Froment's sign is a special test of the wrist for palsy of the ulnar nerve, specifically, the action of adductor pollicis.  Froment's maneuver can also refer to the cogwheel effect from contralateral arm movements seen in Parkinson's disease.


Process of examination
To perform the test, a patient is asked to hold an object, usually a flat object such as a  piece of paper, between the thumb and index finger (pinch grip). The examiner then attempts to pull the object out of the subject's hands.
 A normal individual will be able to maintain a hold on the object without difficulty.

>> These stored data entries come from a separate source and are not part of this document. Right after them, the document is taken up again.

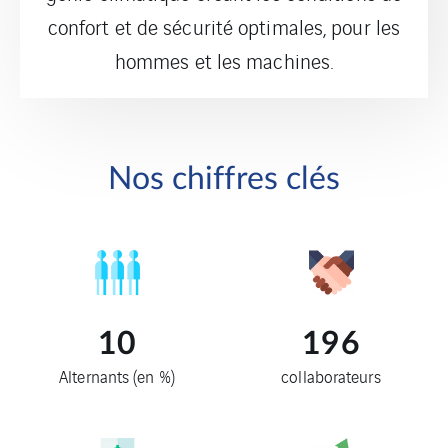
confort et de sécurité optimales, pour les
hommes et les machines.
Nos chiffres clés
10
196
Alternants (en %)
collaborateurs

 However, with ulnar nerve palsy, the patient will experience difficulty maintaining a hold and will compensate by flexing the flexor pollicis longus of the thumb to maintain grip pressure causing a pinching effect. 
 Clinically, this compensation manifests as flexion of the interphalangeal joint of the thumb (rather than adduction, as would occur with correct use of the adductor pollicis).
 The compensation of the affected hand results in a weak pinch grip with the tips of the thumb and index finger, therefore, with the thumb in obvious flexion.
 Note that the flexor pollicis longus is normally innervated by the anterior interosseous branch of the median nerve. 
 Anterior interosseous branch comes off more proximally than the wrist, in evaluating lacerations near the wrist.
 Simultaneous hyperextension of the thumb MCP joint is indicative of ulnar nerve compromise.  This is also known as Jeanne's sign.

Eponym
It is named after French neurologist Jules Froment.